DATA PROVIDED ▸
────────────────────

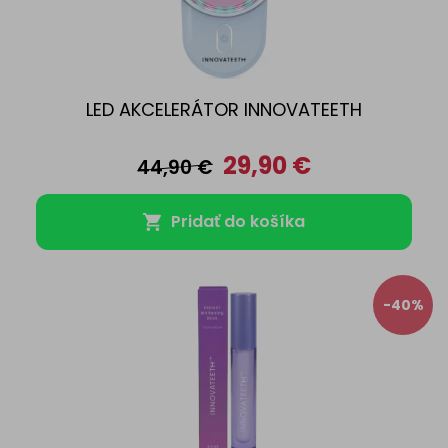
LED AKCELERÁTOR INNOVATEETH
29,90
€
44,90
€
Pridať do košíka
-40%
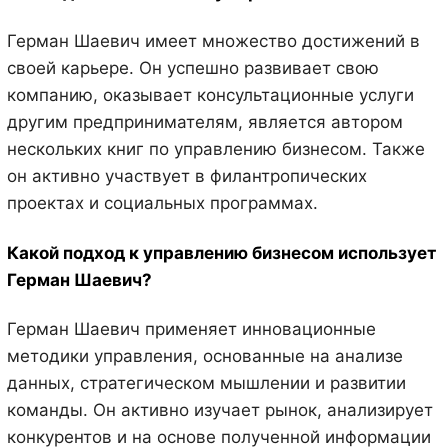
Герман Шаевич имеет множество достижений в
своей карьере. Он успешно развивает свою
компанию, оказывает консультационные услуги
другим предпринимателям, является автором
нескольких книг по управлению бизнесом. Также
он активно участвует в филантропических
проектах и социальных программах.
Какой подход к управлению бизнесом использует
Герман Шаевич?
Герман Шаевич применяет инновационные
методики управления, основанные на анализе
данных, стратегическом мышлении и развитии
команды. Он активно изучает рынок, анализирует
конкурентов и на основе полученной информации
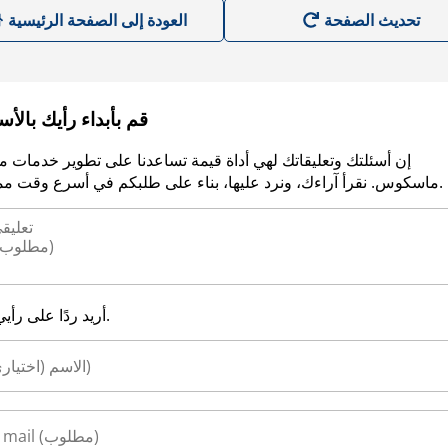
العودة إلى الصفحة الرئيسية
قم بأبداء رأيك بالأ
إن أسئلتك وتعليقاتك لهي أداة قيمة تساعدنا على تطوير خدمات م
ماسكوس. نقرأ آراءك، ونرد عليها، بناء على طلبكم في أسرع وقت ممكن.
أريد ردًا على رأيي.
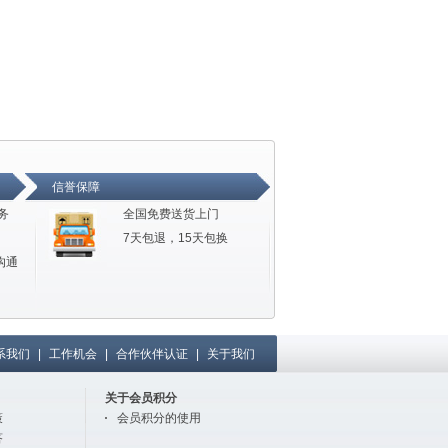
信誉保障
务
全国免费送货上门
7天包退，15天包换
沟通
系我们
|
工作机会
|
合作伙伴认证
|
关于我们
关于会员积分
策
会员积分的使用
答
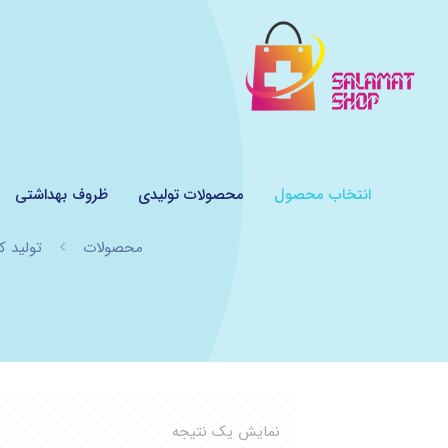
انتخاب محصول
محصولات تولیدی
ظروف بهداشتی
محصولات
تولید 
نمایش یک نتیجه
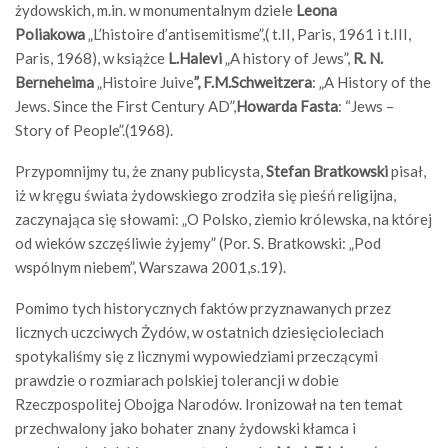
żydowskich, m.in. w monumentalnym dziele
Leona
Poliakowa
„L’histoire d’antisemitisme”,( t.II, Paris, 1961 i t.III,
Paris, 1968), w książce
L.Halevi
„A history of Jews”,
R. N.
Berneheima
„Histoire Juive
”, F.M.Schweitzera
: „A History of the
Jews. Since the First Century AD”,
Howarda Fasta
: “Jews –
Story of People”.(1968).
Przypomnijmy tu, że znany publicysta,
Stefan Bratkowski
pisał,
iż w kręgu świata żydowskiego zrodziła się pieśń religijna,
zaczynająca się słowami: „O Polsko, ziemio królewska, na której
od wieków szczęśliwie żyjemy” (Por. S. Bratkowski: „Pod
wspólnym niebem”, Warszawa 2001,s.19).
Pomimo
tych historycznych faktów przyznawanych przez
licznych uczciwych Żydów, w ostatnich dziesięcioleciach
spotykaliśmy się z licznymi wypowiedziami przeczącymi
prawdzie o rozmiarach polskiej tolerancji w dobie
Rzeczpospolitej Obojga Narodów. Ironizował na ten temat
przechwalony jako bohater znany żydowski kłamca i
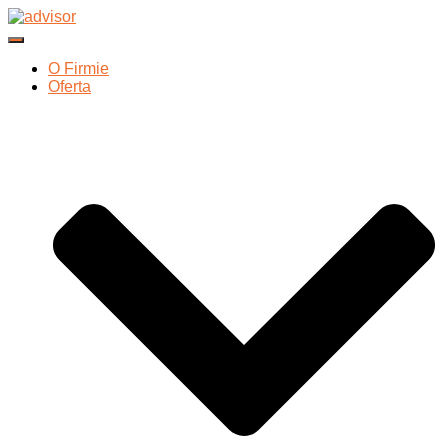
Przełącz Nawigację
O Firmie
Oferta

────────────────────

Type the lines above out again exactly as they appear, skipping every picture.

OUTPUT FOR THIS EXERCISE ▸
LED AKCELERÁTOR INNOVATEETH
29,90
€
44,90
€
Pridať do košíka
-40%
Герман Шаевич имеет множество достижений в
своей карьере. Он успешно развивает свою
компанию, оказывает консультационные услуги
другим предпринимателям, является автором
нескольких книг по управлению бизнесом. Также
он активно участвует в филантропических
проектах и социальных программах.
Какой подход к управлению бизнесом использует
Герман Шаевич?
Герман Шаевич применяет инновационные
методики управления, основанные на анализе
данных, стратегическом мышлении и развитии
команды. Он активно изучает рынок, анализирует
конкурентов и на основе полученной информации
العودة إلى الصفحة الرئيسية
قم بأبداء رأيك بالأ
إن أسئلتك وتعليقاتك لهي أداة قيمة تساعدنا على تطوير خدمات م
ماسكوس. نقرأ آراءك، ونرد عليها، بناء على طلبكم في أسرع وقت ممكن.
أريد ردًا على رأيي.
信誉保障
务
全国免费送货上门
7天包退，15天包换
沟通
系我们
|
工作机会
|
合作伙伴认证
|
关于我们
关于会员积分
策
会员积分的使用
答
انتخاب محصول
محصولات تولیدی
ظروف بهداشتی
محصولات
تولید 
نمایش یک نتیجه
żydowskich, m.in. w monumentalnym dziele
Leona
Poliakowa
„L’histoire d’antisemitisme”,( t.II, Paris, 1961 i t.III,
Paris, 1968), w książce
L.Halevi
„A history of Jews”,
R. N.
Berneheima
„Histoire Juive
”, F.M.Schweitzera
: „A History of the
Jews. Since the First Century AD”,
Howarda Fasta
: “Jews –
Story of People”.(1968).
Przypomnijmy tu, że znany publicysta,
Stefan Bratkowski
pisał,
iż w kręgu świata żydowskiego zrodziła się pieśń religijna,
zaczynająca się słowami: „O Polsko, ziemio królewska, na której
od wieków szczęśliwie żyjemy” (Por. S. Bratkowski: „Pod
wspólnym niebem”, Warszawa 2001,s.19).
Pomimo
tych historycznych faktów przyznawanych przez
licznych uczciwych Żydów, w ostatnich dziesięcioleciach
spotykaliśmy się z licznymi wypowiedziami przeczącymi
prawdzie o rozmiarach polskiej tolerancji w dobie
Rzeczpospolitej Obojga Narodów. Ironizował na ten temat
przechwalony jako bohater znany żydowski kłamca i
Przełącz Nawigację
O Firmie
Oferta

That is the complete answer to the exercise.